WTF?! Tesla sure has been generating a lot of bad press. It has issued two safety recalls this last week and a total of three in the last month. Another involving "phantom braking" is probably coming soon. Despite being the front runner in the EV market, it does not look good to have so many safety issues in such a short period.

Tesla is recalling over 817,000 vehicles over a flaw that causes the seatbelt chimes to malfunction. The safety recall includes all Model 3 and Model Y cars. Model S and Model X vehicles 2021 and newer are also affected.

The National Highway Traffic Safety Administration describes the problem as a software error that causes the car not to warn the driver when the seatbelt is disengaged when starting the vehicle. Tesla further determined that the fault is triggered when the seatbelt indicator is interrupted.

For instance, the warning sounds if the drive cycle starts, and then the driver gets out of the car. When reentering and starting it again, the seatbelt indicator will not trigger because the software has already registered the required check and has not reset.

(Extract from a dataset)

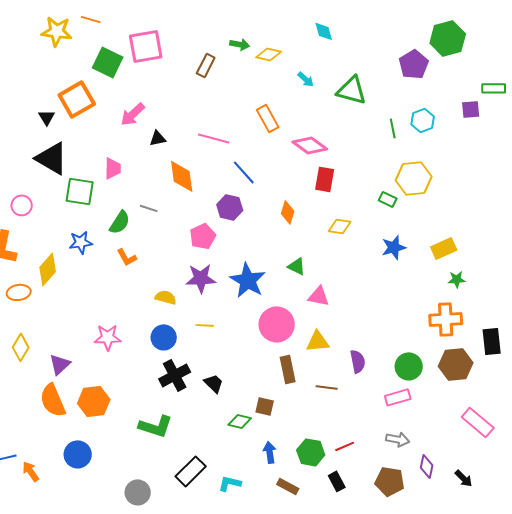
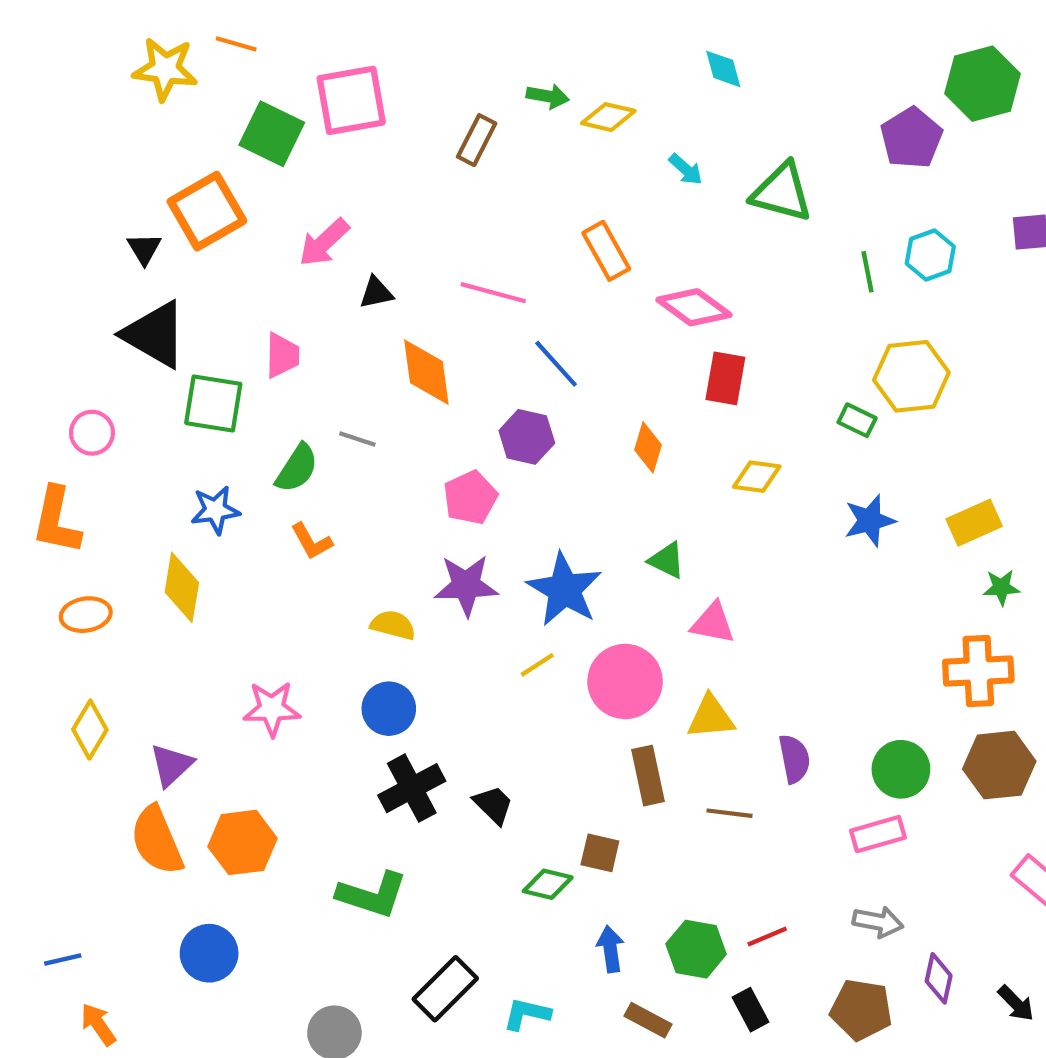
yellow diamond: (48, 269) -> (182, 587), moved, turned -32
yellow line: (205, 325) -> (537, 665), moved, turned -36
orange arrow: (31, 471) -> (98, 1024), moved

"When the driver starts the vehicle without buckling their seat belt, software monitors the current state and warns the driver to buckle their seat belt, and records that it has warned the driver. However, if the drive cycle state changes (e.g., driver exits the vehicle) during this reminder, the software erroneously stays in the state where it has already warned the driver, and does not reset its state to prepare for the next warning."

Testers in South Korea first spotted the problem on January 6. Tesla looked into it and decided to go through the recall process on January 25. Since this is a software issue, owners do not have to take any action to resolve the problem. Tesla will issue an over-the-air fix sometime within the next several days.

The software fault is relatively minor, and Tesla did not discover any incidents resulting in injury. However, the recall notice is terrible optics, considering it follows another that Tesla addressed earlier this week. That recall involved the inclusion of a rolling-stop feature in its full-self-driving (FSD) software.

It is also the third recall in just over a month. At the end of December, Tesla recalled almost half a million cars because a faulty latch was causing the front trunk lid in some vehicles to open unexpectedly, which could obscure the driver's view of the road. Additionally, more than 100 people have reported "phantom braking" issues over the last three months.

And as if all that were not enough, Tesla's FSD software has suffered sharp criticism and increased scrutiny over allegations that it commits at least one critical driving error every eight minutes. Elon Musk claims that the company making these accusations makes software for Tesla's competitors and is biased against his company.

Putting aside the argument over critical driving errors, it does appear by the recalls alone that Tesla is suffering from a software quality-control problem. Perhaps Musk should refrain from calling the Tesla robot "the most important in-development product" and start focusing some effort on fixing software that literally puts people's lives at stake.